Não é fácil controlar os seres humanos -mesmo os que prestam juramento. Convém saber que os médicos que atendem o SUS não têm salário. Eles ganham por tarefa e dentro de uma tabela cujos preços precisam ser conhecidos do grande público.
Não se assuste. Para fazer um cateterismo coronariano o médico recebe do SUS R$ 19. Numa cirurgia cardíaca, o médico-chefe ganha R$ 134,15; o primeiro auxiliar, R$ 40,08; do segundo ao quarto auxiliar, R$ 26,79 cada um. O total é de R$ 254,60!
Para um parto, são R$ 114, sendo R$ 58 para o médico e R$ 56,00 para o hospital. Para um dia de UTI, o SUS paga R$ 15 (máximo de três dias). Para uma diária hospitalar, são R$ 3,24 -destinados a cobrir cinco refeições, roupa lavada diariamente, medicamentos etc.
Num quadro como esse, é de se indagar: de quem é a culpa?
O Brasil tem de encontrar uma saída para esse problema que, felizmente, atinge apenas a minoria de profissionais.
Mas a solução tem de ser presidida pela serenidade. Radicalismos só destroem, nada constroem. A questão tem de ser tratada no seu todo. Comparativamente, o SUS cobre apenas 1/6 do que é pago por doentes de convênios.

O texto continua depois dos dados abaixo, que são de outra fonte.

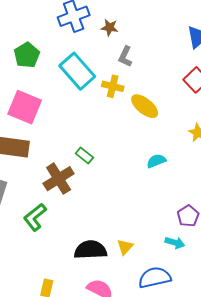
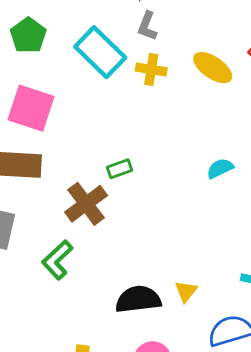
gray L-shape: (125, 57) -> (147, 26), moved
yellow ellipse: (145, 106) -> (213, 68), moved
green rectangle: (84, 155) -> (119, 169), turned -54

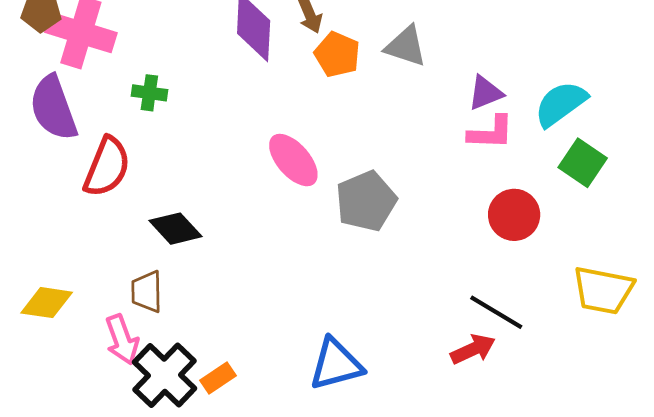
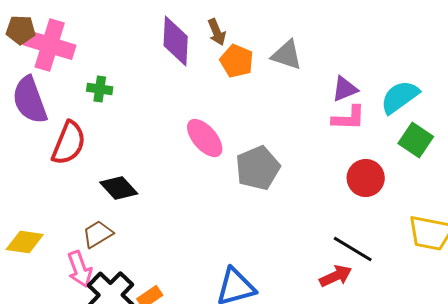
brown trapezoid: (147, 292) -> (98, 234), turned 60

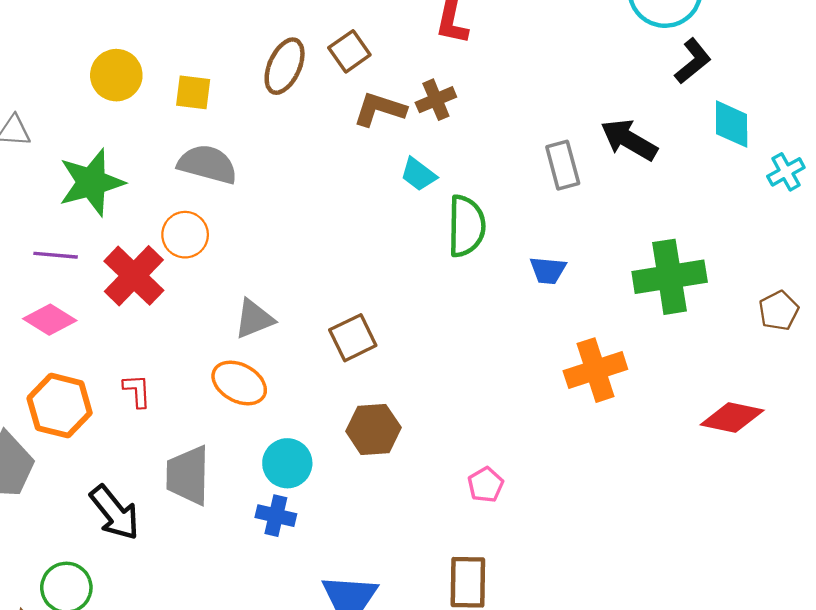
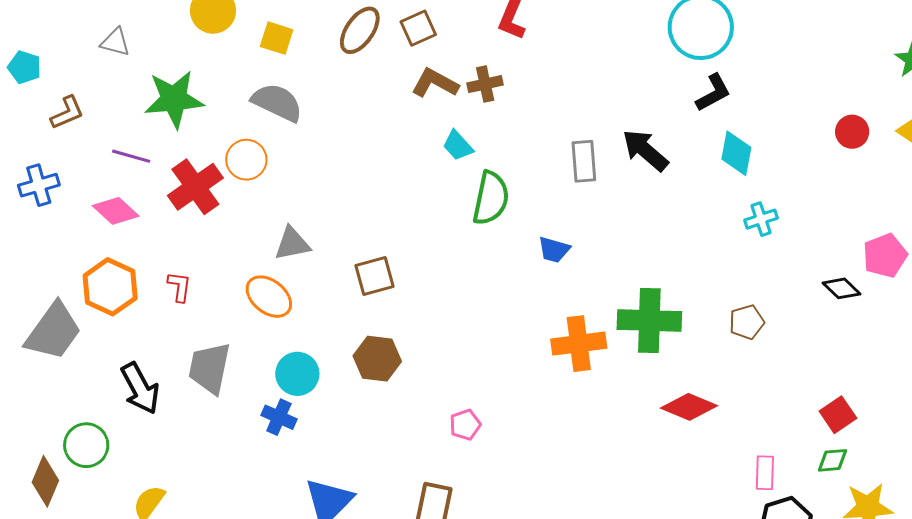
cyan cross: (786, 172) -> (761, 219), moved
green cross: (670, 277) -> (649, 320), moved

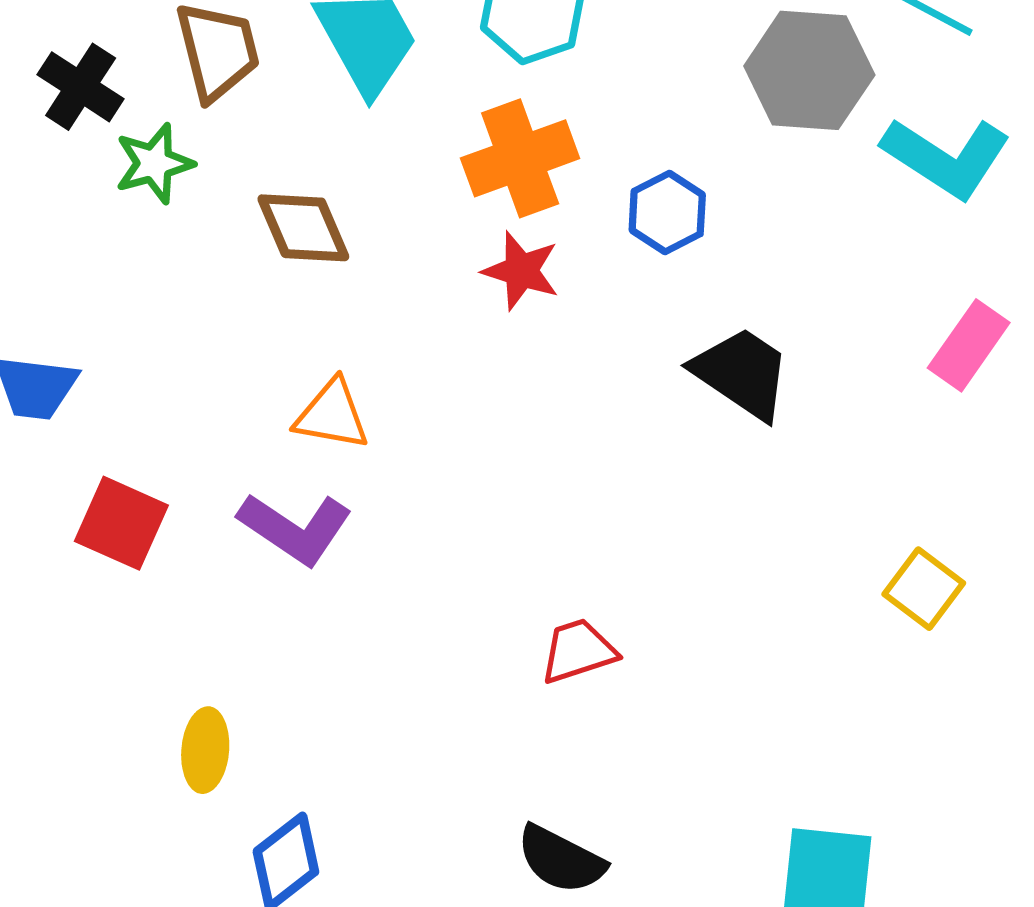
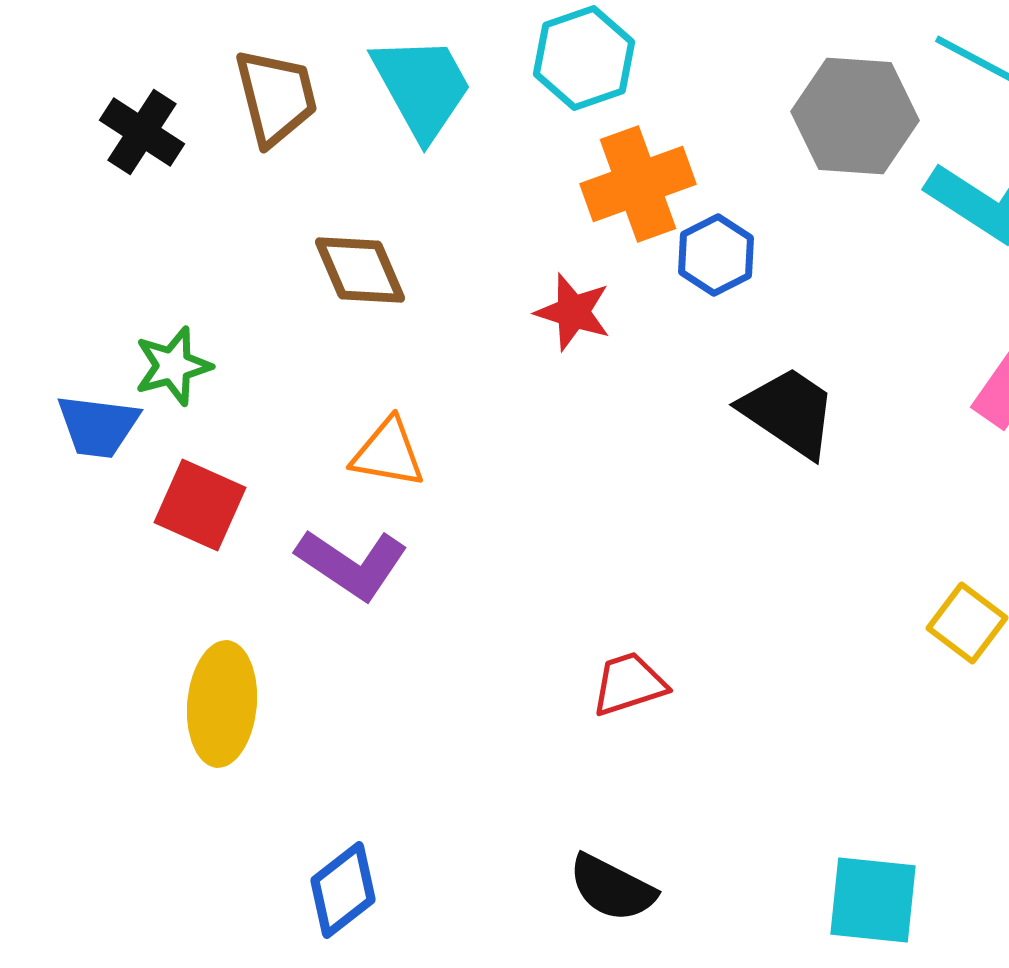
orange cross: (520, 158) -> (638, 184), moved
green star: (154, 163) -> (173, 366), moved
red square: (121, 523) -> (200, 505), moved
yellow ellipse: (205, 750) -> (222, 704), moved, size x1.5

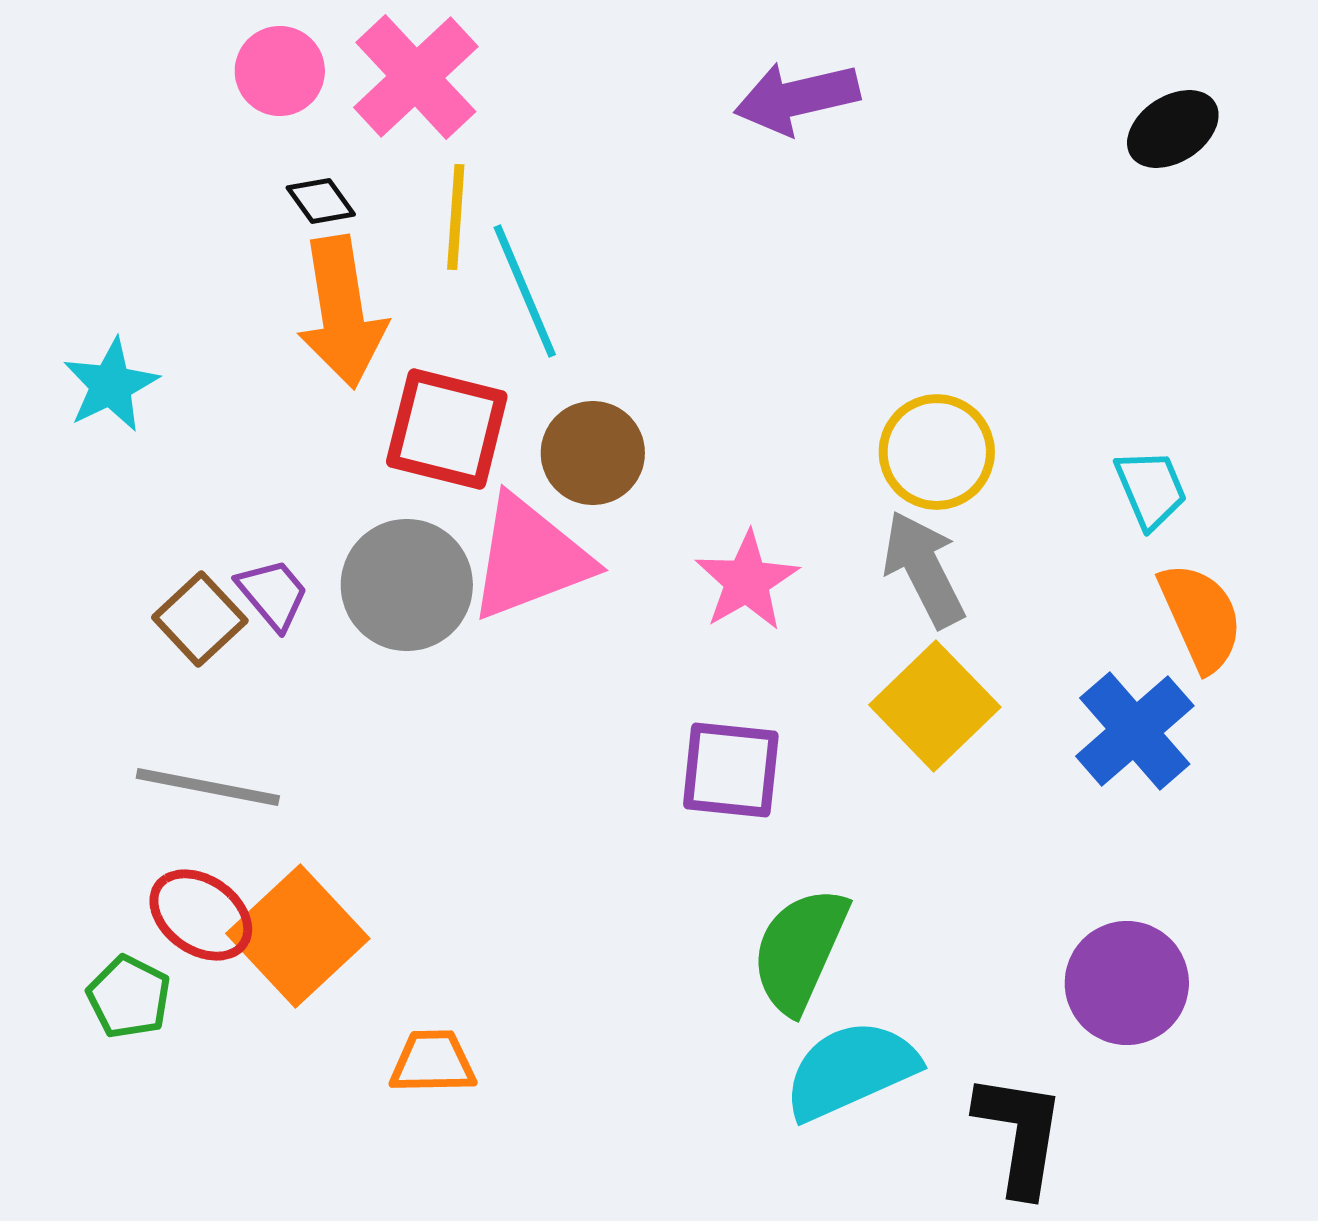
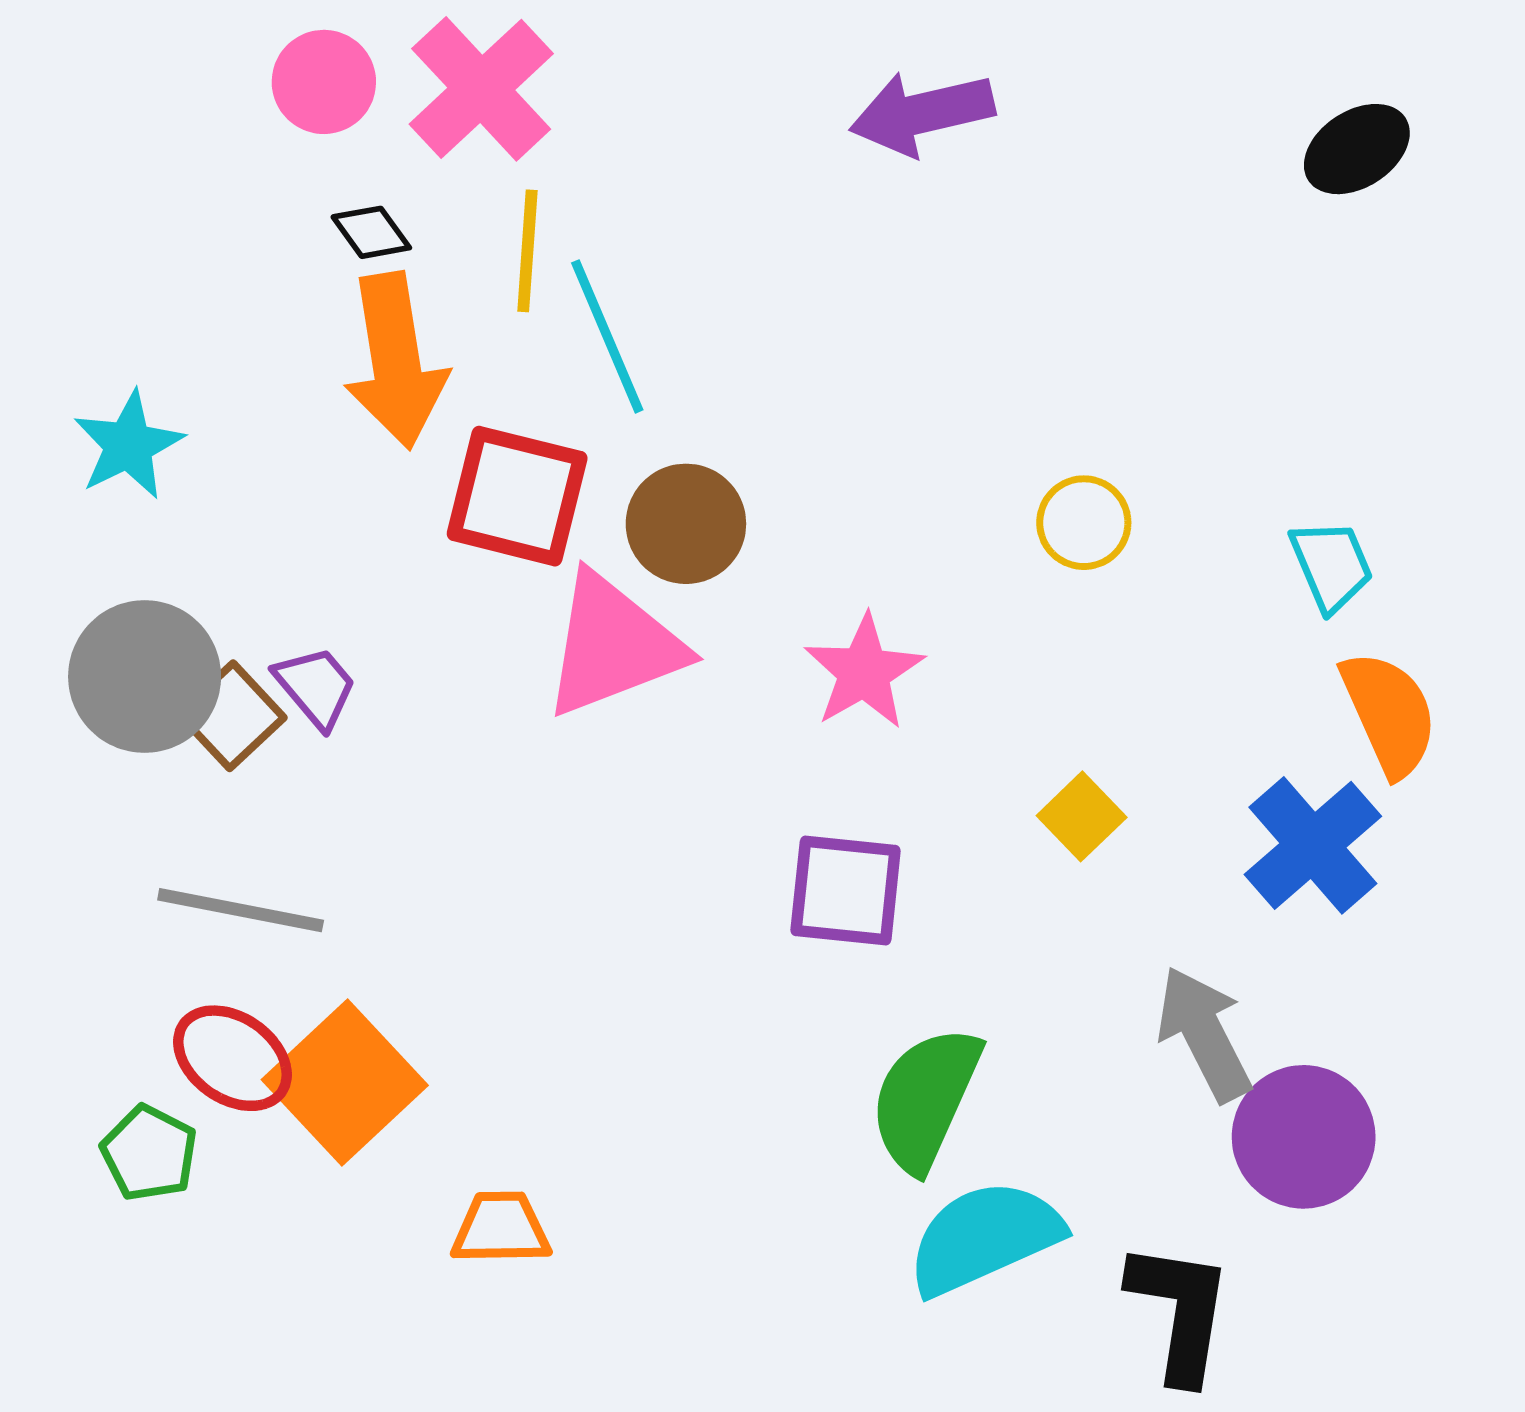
yellow circle: (937, 452) -> (1084, 523), size x0.7
gray arrow: (924, 569) -> (1204, 1034), moved
gray circle: (407, 585) -> (145, 677), moved
yellow square: (935, 706) -> (1082, 816), size x0.6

Nesse assunto, a temperança é essencial. Se os profissionais e os hospitais capitularem, eles abandonarão o SUS, passando a atender tão-somente quem pode pagar.
Aliás, o mercado é francamente comprador. Hospitais de boa qualidade são um excelente negócio. Os que cancelaram o convênio com o SUS se deram muito bem. Seus donos estão ricos. Mas, eles deixaram para trás uma importante pergunta sem resposta: quem cuida dos que não têm recursos?
Nada disso justifica condutas imorais, é claro. Elas devem ser combatidas com rigor. Os profissionais sabem muito bem que o SUS jamais será um mercado rendoso. Ao aceitarem trabalhar nessas condições, eles dão ao país uma superior prova de amor e uma inequívoca demonstração de solidariedade humana.
É com eles que devemos encontrar a solução. E o SUS terá de participar. Os recursos da saúde, além de insuficientes, têm sido mal distribuídos. Está provado: saúde não é prioridade neste país. Mas a hora é de construir e não de destruir.